BIRCH_CLUSTER

BIRCH incrementally compresses samples into subclusters using a tree structure and then performs a final clustering step on those subcluster summaries.

It efficiently summarizes clusters using a Clustering Feature (CF), defined as a tuple:

CF = (N, \vec{LS}, SS)

where N is the number of data points in the cluster, \vec{LS} = \sum_{i=1}^{N} \vec{x}_i is the linear sum of the points, and SS = \sum_{i=1}^{N} ||\vec{x}_i||^2 is the sum of their squared norms.

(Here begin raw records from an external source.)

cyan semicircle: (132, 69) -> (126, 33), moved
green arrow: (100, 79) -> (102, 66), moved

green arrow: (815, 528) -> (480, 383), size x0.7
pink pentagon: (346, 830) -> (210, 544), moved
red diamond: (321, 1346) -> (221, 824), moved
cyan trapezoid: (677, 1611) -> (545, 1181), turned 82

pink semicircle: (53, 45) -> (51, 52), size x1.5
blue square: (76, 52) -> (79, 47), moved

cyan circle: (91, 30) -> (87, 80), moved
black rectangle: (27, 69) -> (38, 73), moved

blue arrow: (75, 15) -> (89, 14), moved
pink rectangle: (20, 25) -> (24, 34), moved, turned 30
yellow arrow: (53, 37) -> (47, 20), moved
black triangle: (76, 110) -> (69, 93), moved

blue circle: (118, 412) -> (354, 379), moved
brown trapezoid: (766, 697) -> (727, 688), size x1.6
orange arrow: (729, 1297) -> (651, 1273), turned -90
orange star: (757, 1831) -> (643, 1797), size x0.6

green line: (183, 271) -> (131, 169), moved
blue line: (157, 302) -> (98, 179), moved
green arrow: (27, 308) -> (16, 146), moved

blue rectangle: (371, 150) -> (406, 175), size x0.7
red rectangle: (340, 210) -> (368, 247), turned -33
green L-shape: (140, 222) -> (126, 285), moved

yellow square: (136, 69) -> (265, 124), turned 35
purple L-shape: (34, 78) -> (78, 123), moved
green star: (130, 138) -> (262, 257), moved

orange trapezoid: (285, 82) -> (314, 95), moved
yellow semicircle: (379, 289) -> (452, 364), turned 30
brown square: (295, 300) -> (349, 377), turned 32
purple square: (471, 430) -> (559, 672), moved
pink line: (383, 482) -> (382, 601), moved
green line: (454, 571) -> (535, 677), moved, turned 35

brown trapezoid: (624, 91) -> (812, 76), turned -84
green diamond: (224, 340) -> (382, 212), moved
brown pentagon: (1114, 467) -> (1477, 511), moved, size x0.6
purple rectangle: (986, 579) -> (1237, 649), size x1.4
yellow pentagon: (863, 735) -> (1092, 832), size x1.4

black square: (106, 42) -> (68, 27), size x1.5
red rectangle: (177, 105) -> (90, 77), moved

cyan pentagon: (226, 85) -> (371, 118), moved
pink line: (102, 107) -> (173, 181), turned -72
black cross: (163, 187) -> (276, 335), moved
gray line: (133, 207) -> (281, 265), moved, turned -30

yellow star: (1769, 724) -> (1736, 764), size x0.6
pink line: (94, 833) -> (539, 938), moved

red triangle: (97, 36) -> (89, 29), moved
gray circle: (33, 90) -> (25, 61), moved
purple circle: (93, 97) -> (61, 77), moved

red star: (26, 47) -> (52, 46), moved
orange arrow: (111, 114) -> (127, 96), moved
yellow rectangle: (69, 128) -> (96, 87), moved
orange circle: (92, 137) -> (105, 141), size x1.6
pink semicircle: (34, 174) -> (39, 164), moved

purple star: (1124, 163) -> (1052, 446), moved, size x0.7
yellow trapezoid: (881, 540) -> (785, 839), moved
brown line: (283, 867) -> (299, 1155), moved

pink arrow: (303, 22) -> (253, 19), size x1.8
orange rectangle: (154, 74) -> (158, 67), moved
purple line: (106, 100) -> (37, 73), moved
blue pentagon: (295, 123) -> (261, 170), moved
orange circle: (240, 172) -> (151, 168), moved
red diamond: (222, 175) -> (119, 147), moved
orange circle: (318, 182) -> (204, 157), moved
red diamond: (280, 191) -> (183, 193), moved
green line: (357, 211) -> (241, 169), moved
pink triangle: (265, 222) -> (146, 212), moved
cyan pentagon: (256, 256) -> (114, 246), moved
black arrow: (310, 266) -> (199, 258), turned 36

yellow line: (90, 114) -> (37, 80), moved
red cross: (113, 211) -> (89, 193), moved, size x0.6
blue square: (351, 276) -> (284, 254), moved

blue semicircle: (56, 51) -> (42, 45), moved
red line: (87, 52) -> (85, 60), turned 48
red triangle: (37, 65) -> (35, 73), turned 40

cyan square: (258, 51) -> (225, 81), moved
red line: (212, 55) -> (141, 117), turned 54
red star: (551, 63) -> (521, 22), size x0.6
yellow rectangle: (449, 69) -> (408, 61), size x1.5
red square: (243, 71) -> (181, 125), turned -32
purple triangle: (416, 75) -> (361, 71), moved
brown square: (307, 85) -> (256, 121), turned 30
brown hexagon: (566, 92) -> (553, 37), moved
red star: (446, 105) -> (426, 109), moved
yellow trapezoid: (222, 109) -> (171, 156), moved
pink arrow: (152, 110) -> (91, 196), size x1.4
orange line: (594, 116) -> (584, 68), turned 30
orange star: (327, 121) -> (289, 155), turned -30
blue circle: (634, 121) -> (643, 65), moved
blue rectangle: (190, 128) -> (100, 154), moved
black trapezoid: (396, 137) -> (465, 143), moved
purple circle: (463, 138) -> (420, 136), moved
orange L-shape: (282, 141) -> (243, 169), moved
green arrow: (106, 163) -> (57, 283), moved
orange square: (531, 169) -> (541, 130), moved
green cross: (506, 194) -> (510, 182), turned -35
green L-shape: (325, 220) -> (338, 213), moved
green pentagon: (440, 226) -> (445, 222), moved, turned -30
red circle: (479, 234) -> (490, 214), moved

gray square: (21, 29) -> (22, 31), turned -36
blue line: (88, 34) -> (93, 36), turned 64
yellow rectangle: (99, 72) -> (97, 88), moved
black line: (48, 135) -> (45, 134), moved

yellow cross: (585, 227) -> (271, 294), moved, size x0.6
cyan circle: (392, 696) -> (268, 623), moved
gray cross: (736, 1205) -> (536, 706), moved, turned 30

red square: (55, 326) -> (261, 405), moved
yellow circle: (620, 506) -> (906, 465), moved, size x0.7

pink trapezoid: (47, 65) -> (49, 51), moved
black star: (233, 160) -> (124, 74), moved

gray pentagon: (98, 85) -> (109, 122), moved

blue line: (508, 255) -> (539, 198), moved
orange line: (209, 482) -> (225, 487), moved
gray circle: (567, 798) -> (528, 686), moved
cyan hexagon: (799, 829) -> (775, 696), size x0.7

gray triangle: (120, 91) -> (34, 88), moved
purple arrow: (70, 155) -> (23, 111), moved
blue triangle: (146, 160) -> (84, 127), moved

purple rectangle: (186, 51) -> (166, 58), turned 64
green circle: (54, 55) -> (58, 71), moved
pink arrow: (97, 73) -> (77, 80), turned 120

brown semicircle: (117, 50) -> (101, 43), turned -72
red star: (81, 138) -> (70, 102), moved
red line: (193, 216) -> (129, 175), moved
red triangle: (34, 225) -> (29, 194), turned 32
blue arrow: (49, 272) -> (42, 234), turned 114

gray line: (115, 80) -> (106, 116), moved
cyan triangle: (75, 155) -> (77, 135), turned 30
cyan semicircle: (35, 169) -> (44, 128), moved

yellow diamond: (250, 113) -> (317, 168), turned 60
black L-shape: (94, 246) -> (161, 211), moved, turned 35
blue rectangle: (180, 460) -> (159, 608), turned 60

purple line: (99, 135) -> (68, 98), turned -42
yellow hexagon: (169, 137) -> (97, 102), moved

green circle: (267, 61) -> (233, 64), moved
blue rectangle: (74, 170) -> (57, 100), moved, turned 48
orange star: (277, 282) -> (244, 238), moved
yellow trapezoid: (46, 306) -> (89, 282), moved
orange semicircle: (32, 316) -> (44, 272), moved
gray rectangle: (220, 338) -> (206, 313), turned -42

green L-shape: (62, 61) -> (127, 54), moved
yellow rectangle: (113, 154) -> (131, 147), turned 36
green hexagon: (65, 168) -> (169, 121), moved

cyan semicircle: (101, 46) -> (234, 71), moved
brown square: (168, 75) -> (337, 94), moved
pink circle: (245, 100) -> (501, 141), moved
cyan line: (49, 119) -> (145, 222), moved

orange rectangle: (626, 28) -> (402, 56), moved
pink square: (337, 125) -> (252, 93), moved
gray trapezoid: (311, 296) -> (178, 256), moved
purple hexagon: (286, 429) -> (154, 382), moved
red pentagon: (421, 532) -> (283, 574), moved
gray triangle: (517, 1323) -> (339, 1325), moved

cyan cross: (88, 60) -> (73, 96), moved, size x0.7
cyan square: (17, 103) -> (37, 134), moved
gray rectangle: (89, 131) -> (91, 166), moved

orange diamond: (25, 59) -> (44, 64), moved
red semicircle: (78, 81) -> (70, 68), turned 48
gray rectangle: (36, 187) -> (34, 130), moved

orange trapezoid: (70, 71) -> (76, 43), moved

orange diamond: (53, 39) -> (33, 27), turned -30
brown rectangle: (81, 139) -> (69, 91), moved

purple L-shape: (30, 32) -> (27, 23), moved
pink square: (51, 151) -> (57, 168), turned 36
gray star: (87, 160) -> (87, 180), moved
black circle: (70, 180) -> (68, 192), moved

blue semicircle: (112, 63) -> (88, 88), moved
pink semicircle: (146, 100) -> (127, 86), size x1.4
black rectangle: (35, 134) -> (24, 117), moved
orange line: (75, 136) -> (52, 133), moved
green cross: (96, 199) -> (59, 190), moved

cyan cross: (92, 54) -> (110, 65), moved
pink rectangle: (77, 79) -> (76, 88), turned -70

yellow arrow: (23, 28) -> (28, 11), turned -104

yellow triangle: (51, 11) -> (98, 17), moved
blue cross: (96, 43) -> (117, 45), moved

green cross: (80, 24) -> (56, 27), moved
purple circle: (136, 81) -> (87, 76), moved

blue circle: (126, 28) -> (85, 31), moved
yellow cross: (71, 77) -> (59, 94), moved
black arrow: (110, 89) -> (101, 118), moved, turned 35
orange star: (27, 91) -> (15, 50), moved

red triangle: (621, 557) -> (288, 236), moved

This wrapper keeps label computation enabled and uses an integer final cluster count so the fitted result reliably includes labels, label counts, subcluster centers, and subcluster labels.

Excel Usage

=BIRCH_CLUSTER(data, threshold, branching_factor, n_clusters)
  • data (list[list], required): 2D array of input data with rows as samples and columns as features.
  • threshold (float, optional, default: 0.5): Maximum radius allowed when absorbing a sample into an existing subcluster.
  • branching_factor (int, optional, default: 50): Maximum number of subclusters per node in the clustering tree.
  • n_clusters (int, optional, default: 3): Number of final clusters formed from the learned subclusters.

Returns (dict): Excel data type containing final cluster counts, labels, label counts, and subcluster summaries.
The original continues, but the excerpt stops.